I recently returned home from attending Deconstruct along with a bunch of my co-workers. I thought I’d jot my thoughts down while the experience is still fresh on my mind.
- It was really nice to be able to attend a conference with a large group of co-workers. There were roughly 20 - 30 Braintree folks (a lot!) at the conference and I got to chat with a good number of them, share meals, and since I’ve only been at the company for a few months now, it was especially nice to be able to meet co-workers I hadn’t met before. Just from my team alone, there were 4 of us (including myself) who were at the conference. It was nice to be able to ask non-strangers “so, what did you think of that last talk?” and I’m sure I’ll engage in more of these discussions back at the office. Really thankful for the generous conference budget we have at Braintree. I intend on making full use of it as long as I’m with the company!
- There were 16 speakers and with the exception of just a single speaker, they were very good. They knew how to present & make it really engaging to a large audience. This conference stands out as being comprised of highly skilled presenters—certainly better than most (perhaps all) other tech conferences I’ve attended in the past.
- I appreciated how diverse the speaker lineup was. Half of the speakers were women (wow). Half of the speakers were minorities (again, wow). There was also a good mix of folks who are early in their software engineering careers (within the first few years of their career) as well as folks who are seasoned veterans. It was nice to be reminded that you don’t have to an expert in your field to be able to speak at a good-sized conference like this. I’ve never been to a conference where the speaker lineup was nearly as diverse as this one.
- The 2 talks that had the most impact on me were talks that challenged me to not merely focus on my own career, my own family, my own well-being, my own self interests, my own world… but to think long and hard about how I can contribute to the betterment of the society & the world that I live in and ultimately take action. I’m greatly simplifying the overall messages of these talks here but these 2 talks were very challenging for me to hear (in a good way). One of these 2 talks got a standing ovation at the end of the talk, which has never happened at any of the tech conferences I’ve attended in the past.

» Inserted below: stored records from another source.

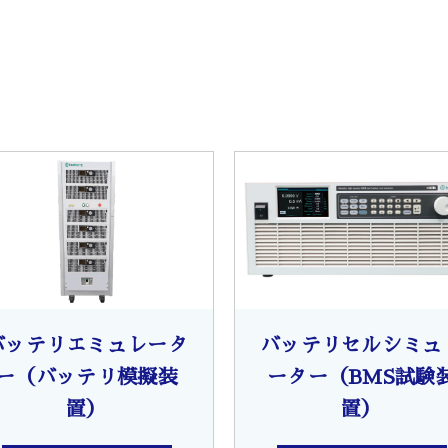
バッテリエミュレータ
バッテリセルシミュ
ー（バッテリ模擬装
ーター（BMS試験
置）
置）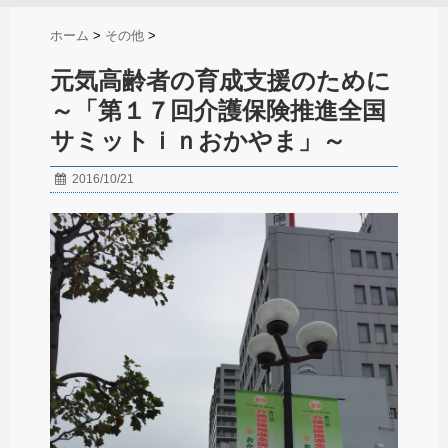
ホーム
>
その他
>
元気高齢者の育成支援のために
～「第１７回介護保険推進全国
サミットｉｎおかやま」～
2016/10/21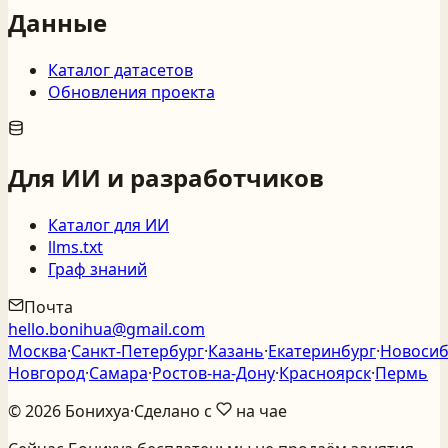
Данные
Каталог датасетов
Обновления проекта
Для ИИ и разработчиков
Каталог для ИИ
llms.txt
Граф знаний
Почта
hello.bonihua@gmail.com
Москва
·
Санкт‑Петербург
·
Казань
·
Екатеринбург
·
Новосиб
Новгород
·
Самара
·
Ростов‑на‑Дону
·
Красноярск
·
Пермь
©
2026
Бонихуа
·
Сделано с
на чае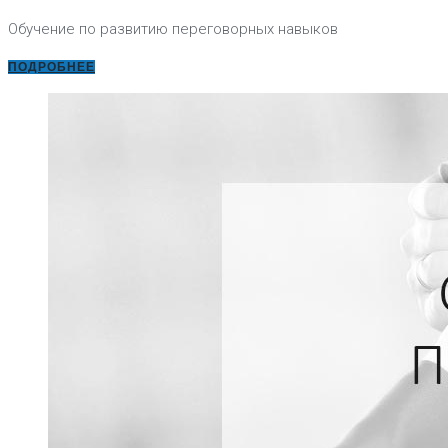
Обучение по развитию переговорных навыков
ПОДРОБНЕЕ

- I liked the single-track format. No need to worry about which talks I’m going to attend and having to repeatedly feel like I’m missing out on numerous interesting-sounding talks. I loved the lack of sponsors. No advertisements. No one trying to sell you stuff. A lot less distractions than most other conferences I’ve attended, which enabled me to focus better on the talks themselves.
- Seattle is great! Everyone tells me how it’s always cloudy or dripping rain in Seattle but the city has been nothing but sunny skies & super comfortable temperatures for me both times I’ve been there. Really like being near large bodies of water as well as mountains and hills.